EXCERPTED RECORDS =
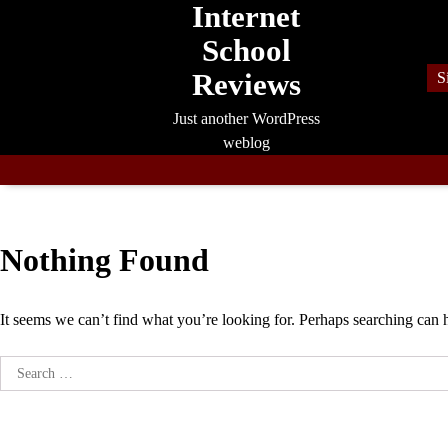
Internet
Skip
to
School
content
Reviews
S
Just another WordPress
weblog
Nothing Found
It seems we can’t find what you’re looking for. Perhaps searching can 
Search
for:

WORK TASK = Leave the pictures out and reproduce all of the records exactly.

THE COMPLETED TASK =
Internet
Skip
to
School
content
Reviews
S
Just another WordPress
weblog
Nothing Found
It seems we can’t find what you’re looking for. Perhaps searching can 
Search
for:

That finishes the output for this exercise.